- **How to complete this task**: Look below for the line containing "Аналоги Аминокислоты в таблетках и". Reproduce it and every line after it exactly, and nothing more.

- **Records supplied**:
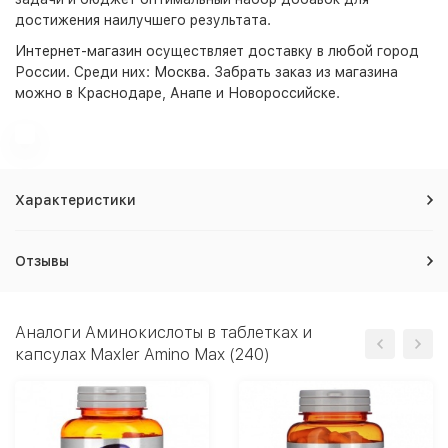
достижения наилучшего результата.
Интернет-магазин
осуществляет доставку в любой город
России. Среди них:
Москва
. Забрать заказ из магазина
можно в Краснодаре, Анапе и Новороссийске.
Характеристики
Отзывы
Аналоги Аминокислоты в таблетках и
капсулах Maxler Amino Max (240)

- **Response**:
Аналоги Аминокислоты в таблетках и
капсулах Maxler Amino Max (240)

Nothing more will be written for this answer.